*EXERCISE AIM*: All the data below should be printed again without a single difference.
─── AVAILABLE DATA ───
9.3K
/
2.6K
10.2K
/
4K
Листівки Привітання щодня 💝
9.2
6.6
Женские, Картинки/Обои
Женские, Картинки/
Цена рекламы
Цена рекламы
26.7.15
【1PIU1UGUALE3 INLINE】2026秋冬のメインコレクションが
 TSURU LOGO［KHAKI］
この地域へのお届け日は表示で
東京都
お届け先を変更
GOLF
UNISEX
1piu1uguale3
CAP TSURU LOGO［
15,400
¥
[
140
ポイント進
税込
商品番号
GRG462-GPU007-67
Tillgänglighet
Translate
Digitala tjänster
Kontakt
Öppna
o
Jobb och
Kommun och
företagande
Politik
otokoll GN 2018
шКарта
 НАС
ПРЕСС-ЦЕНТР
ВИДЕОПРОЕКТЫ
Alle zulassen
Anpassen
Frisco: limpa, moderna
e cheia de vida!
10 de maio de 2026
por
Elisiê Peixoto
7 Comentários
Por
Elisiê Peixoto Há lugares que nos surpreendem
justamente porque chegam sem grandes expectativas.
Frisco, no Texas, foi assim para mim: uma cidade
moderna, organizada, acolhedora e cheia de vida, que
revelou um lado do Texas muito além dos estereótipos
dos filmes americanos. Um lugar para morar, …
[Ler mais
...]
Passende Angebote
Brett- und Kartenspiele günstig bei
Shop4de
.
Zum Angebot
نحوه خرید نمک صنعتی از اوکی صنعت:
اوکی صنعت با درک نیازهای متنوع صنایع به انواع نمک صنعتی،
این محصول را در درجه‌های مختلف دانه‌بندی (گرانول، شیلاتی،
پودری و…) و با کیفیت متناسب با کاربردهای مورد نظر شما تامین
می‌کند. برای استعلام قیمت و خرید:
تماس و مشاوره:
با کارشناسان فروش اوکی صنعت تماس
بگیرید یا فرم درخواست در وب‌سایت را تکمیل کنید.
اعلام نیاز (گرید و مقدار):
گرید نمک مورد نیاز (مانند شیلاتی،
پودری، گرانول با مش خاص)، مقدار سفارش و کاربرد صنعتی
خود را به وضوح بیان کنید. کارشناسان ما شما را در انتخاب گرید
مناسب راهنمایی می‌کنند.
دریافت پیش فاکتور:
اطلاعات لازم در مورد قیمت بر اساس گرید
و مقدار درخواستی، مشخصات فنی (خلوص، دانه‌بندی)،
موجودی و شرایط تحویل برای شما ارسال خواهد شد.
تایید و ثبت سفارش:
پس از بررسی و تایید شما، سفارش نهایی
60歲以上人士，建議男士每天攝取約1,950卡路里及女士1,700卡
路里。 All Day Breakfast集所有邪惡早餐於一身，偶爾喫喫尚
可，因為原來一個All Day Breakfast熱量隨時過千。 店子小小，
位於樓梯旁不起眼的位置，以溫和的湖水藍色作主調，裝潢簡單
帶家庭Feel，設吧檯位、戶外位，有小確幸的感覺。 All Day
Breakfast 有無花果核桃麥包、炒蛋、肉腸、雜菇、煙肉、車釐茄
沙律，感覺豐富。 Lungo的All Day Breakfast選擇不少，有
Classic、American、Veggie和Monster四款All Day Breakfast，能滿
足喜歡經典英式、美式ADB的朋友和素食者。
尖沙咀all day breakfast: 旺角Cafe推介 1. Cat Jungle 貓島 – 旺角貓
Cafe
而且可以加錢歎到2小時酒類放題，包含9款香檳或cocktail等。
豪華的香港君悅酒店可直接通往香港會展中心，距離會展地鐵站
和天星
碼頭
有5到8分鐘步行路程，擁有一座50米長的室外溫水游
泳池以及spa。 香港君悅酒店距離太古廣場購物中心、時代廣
───
*WORKED SOLUTION*:
9.3K
/
2.6K
10.2K
/
4K
Листівки Привітання щодня 💝
9.2
6.6
Женские, Картинки/Обои
Женские, Картинки/
Цена рекламы
Цена рекламы
26.7.15
【1PIU1UGUALE3 INLINE】2026秋冬のメインコレクションが
 TSURU LOGO［KHAKI］
この地域へのお届け日は表示で
東京都
お届け先を変更
GOLF
UNISEX
1piu1uguale3
CAP TSURU LOGO［
15,400
¥
[
140
ポイント進
税込
商品番号
GRG462-GPU007-67
Tillgänglighet
Translate
Digitala tjänster
Kontakt
Öppna
o
Jobb och
Kommun och
företagande
Politik
otokoll GN 2018
шКарта
 НАС
ПРЕСС-ЦЕНТР
ВИДЕОПРОЕКТЫ
Alle zulassen
Anpassen
Frisco: limpa, moderna
e cheia de vida!
10 de maio de 2026
por
Elisiê Peixoto
7 Comentários
Por
Elisiê Peixoto Há lugares que nos surpreendem
justamente porque chegam sem grandes expectativas.
Frisco, no Texas, foi assim para mim: uma cidade
moderna, organizada, acolhedora e cheia de vida, que
revelou um lado do Texas muito além dos estereótipos
dos filmes americanos. Um lugar para morar, …
[Ler mais
...]
Passende Angebote
Brett- und Kartenspiele günstig bei
Shop4de
.
Zum Angebot
نحوه خرید نمک صنعتی از اوکی صنعت:
اوکی صنعت با درک نیازهای متنوع صنایع به انواع نمک صنعتی،
این محصول را در درجه‌های مختلف دانه‌بندی (گرانول، شیلاتی،
پودری و…) و با کیفیت متناسب با کاربردهای مورد نظر شما تامین
می‌کند. برای استعلام قیمت و خرید:
تماس و مشاوره:
با کارشناسان فروش اوکی صنعت تماس
بگیرید یا فرم درخواست در وب‌سایت را تکمیل کنید.
اعلام نیاز (گرید و مقدار):
گرید نمک مورد نیاز (مانند شیلاتی،
پودری، گرانول با مش خاص)، مقدار سفارش و کاربرد صنعتی
خود را به وضوح بیان کنید. کارشناسان ما شما را در انتخاب گرید
مناسب راهنمایی می‌کنند.
دریافت پیش فاکتور:
اطلاعات لازم در مورد قیمت بر اساس گرید
و مقدار درخواستی، مشخصات فنی (خلوص، دانه‌بندی)،
موجودی و شرایط تحویل برای شما ارسال خواهد شد.
تایید و ثبت سفارش:
پس از بررسی و تایید شما، سفارش نهایی
60歲以上人士，建議男士每天攝取約1,950卡路里及女士1,700卡
路里。 All Day Breakfast集所有邪惡早餐於一身，偶爾喫喫尚
可，因為原來一個All Day Breakfast熱量隨時過千。 店子小小，
位於樓梯旁不起眼的位置，以溫和的湖水藍色作主調，裝潢簡單
帶家庭Feel，設吧檯位、戶外位，有小確幸的感覺。 All Day
Breakfast 有無花果核桃麥包、炒蛋、肉腸、雜菇、煙肉、車釐茄
沙律，感覺豐富。 Lungo的All Day Breakfast選擇不少，有
Classic、American、Veggie和Monster四款All Day Breakfast，能滿
足喜歡經典英式、美式ADB的朋友和素食者。
尖沙咀all day breakfast: 旺角Cafe推介 1. Cat Jungle 貓島 – 旺角貓
Cafe
而且可以加錢歎到2小時酒類放題，包含9款香檳或cocktail等。
豪華的香港君悅酒店可直接通往香港會展中心，距離會展地鐵站
和天星
碼頭
有5到8分鐘步行路程，擁有一座50米長的室外溫水游
泳池以及spa。 香港君悅酒店距離太古廣場購物中心、時代廣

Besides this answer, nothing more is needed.